Medicare and Social Security benefits can help defray certain expenses and provide supplemental income during retirement. So it’s important to review your eligibility status and plan accordingly. Remember, you’ve paid into these funds during your working years, so don’t just leave your benefits hanging out there.
4. Get smart on taxes. We’re not expecting you to start a second career in your retirement as a CPA. But knowing your tax obligations when you withdraw money from your retirement accounts can save you from some unpleasant tax surprises.
Generally, you can withdraw money from your Roth IRA with no taxes or penalties when you reach the age of 59½ (assuming you’ve had the account for at least five years). With a traditional IRA or 401(k) plan, on the other hand, you typically have to pay income taxes on your withdrawals.
When it comes to taxes, there are always exceptions and special rules. Not to mention that the tax treatment of different types of retirement accounts can be mind-numbingly complex. So it’s a good idea to check in with your financial advisor and tax preparer to discuss ways to minimize your tax hits in retirement.
5. Make that estate plan. You may think only the ultra-wealthy need an estate plan. But if you own anything at all (e.g., real estate, financial accounts, furniture of questionable taste, etc.), you might consider putting together an estate plan.
Estate planning allows you to have an official say on who gets what and when after your passing. It’s about letting your family know your wishes and protecting them from any potential financial difficulties (and infighting) down the road.

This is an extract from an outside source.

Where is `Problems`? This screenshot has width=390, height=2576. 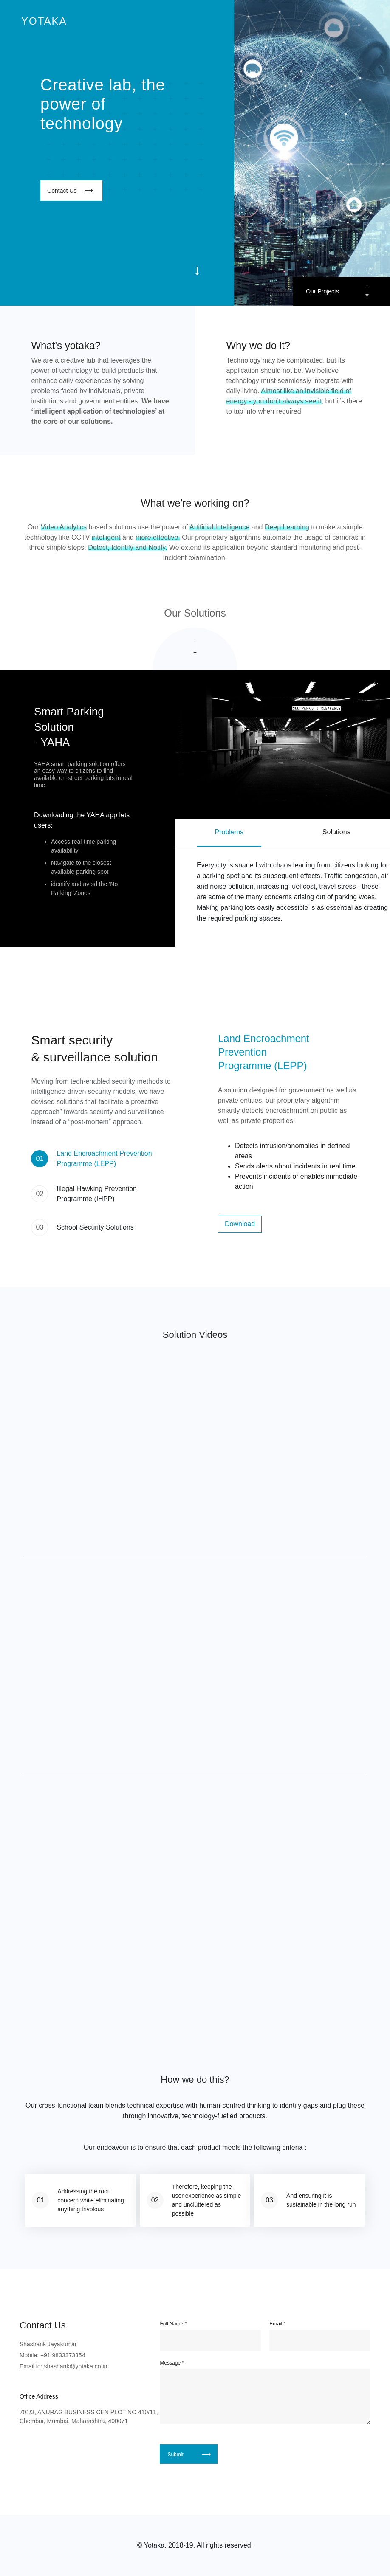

Broadly speaking, getting your affairs in order can involve drawing up a will, assigning powers of attorney (this allows a designated person to legally act on your behalf), which can include an advance medical directive (this conveys your wishes regarding medical treatment if you are incapacitated).
Estate planning can be a stressful undertaking. But the key is to organize all your personal and financial records and then sit down with your family to discuss and convey your wishes in advance. When it comes to preparing for the end of life, an estate plan ensures that you are the one in control of your personal affairs and financial matters. If you don’t make these decisions, however difficult they may be, the probate laws in your state will decide for you after you die.
When you think about how you’re going to spend retirement, you might picture yourself kicking back on some beach, traveling the world or volunteering more in your local community. The possibilities are endless. That’s what’s so exciting about the next chapter: all play and no work. And you deserve it! However you choose to spend your golden years, now is the time to check up on your finances, shift your savings into high gear and get yourself across the finish line.
This article is for informational purposes only and is not a substitute for individualized professional advice. Articles on this site were commissioned and approved by Marcus by Goldman Sachs®, but may not reflect the institutional opinions of The Goldman Sachs Group, Inc., Goldman Sachs Bank USA or any of their affiliates, subsidiaries or divisions.